Siempre el mismo sueño, desde su primer encuentro con "Sully". Él era "Sully". Era ese pajarito remolón de colores vivos que visitaba a su amigo en la celda de la prisión de Leipzig cada tarde. Era ese pequeñajo que se comía hambriento las sobras que encontraba a los pies de la cama. Era el pequeño pájaro que se posaba en la mano de su amigo al que oía hablar y al que no entendía ni una palabra, pero al que asentía sabiendo que eso hacía feliz a su amigo.
Pero una tarde "Sully" no regresó. Ni lo hizo los días siguientes. Pasaron semanas. El preso dejó de soñar con él. Se preguntaba qué había hecho mal, porqué se habría enfadado su amiguito. Guardaba cada vez más comida para cuando volviera "Sully" pues sabía que tendría hambre. Deseaba verlo, ansiaba soñar con él. - La heroína me ayudará - pensó. - La heroína me hará soñar con él. Sintió un minúsculo pinchazo en su brazo izquierdo y pronto se desvaneció en un sueño en el que él volvía a ser "Sully".

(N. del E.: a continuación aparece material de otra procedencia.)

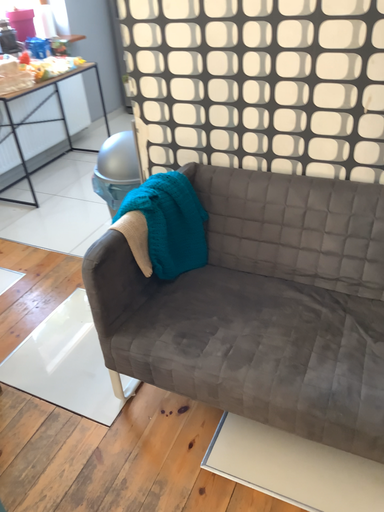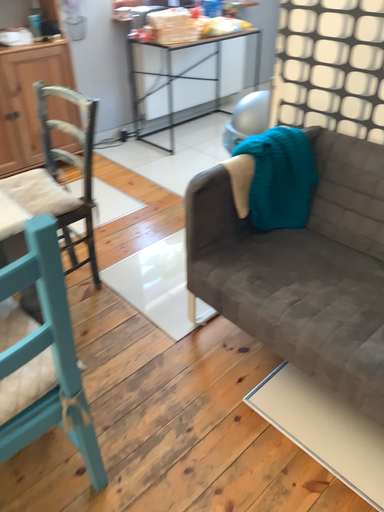 Question: Which way did the camera rotate in the video?

Choices:
 (A) rotated left
 (B) rotated right

Answer: (A)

Volvía a volar hasta esa ventana circular. Se asomó con premura al interior de la celda, que encontró vacía. Revoloteó hasta los pies de la cama, pero allí no había nada que picotear. Aleteó nervioso por la estancia, sin saber dónde se habría metido su amigo. Esperó hasta que comenzaba a oscurecer, apoyado en la repisa de la ventana. Entonces, decidió volver a casa.

Se aventuró al exterior y voló hasta la pequeña ventana que se situaba cuatro pisos por debajo de la de Sully. Le saludó con frialdad su propietario, un maníaco obsesivo que cumplía condena desde hacía unos meses. Se hacía llamar Samsa. Al verlo regresar, Samsa abrió la portezuela de la jaula que era el hogar de "Sully". El pajarito entró en ella. No tenía agua ni comida. Tendría que esperar a que llegara el día siguiente para poder disfrutar de su libertad. Confiaba en regresar para visitar a su amigo, disfrutar de su compañía y llevarse algo al estómago. Pensando en esto, se quedó dormido.
Sully despertó. Se encontraba entre rejas y se sentía diminuto. El mundo que le rodeaba le parecía distinto. Sus brazos eran ligeros y coloridos. Miró sus patitas y casi se cae del susto. Ahora era "Sully". Su sueño se había hecho realidad. Pero seguía estando preso y, lo peor de todo, tenía mucha hambre.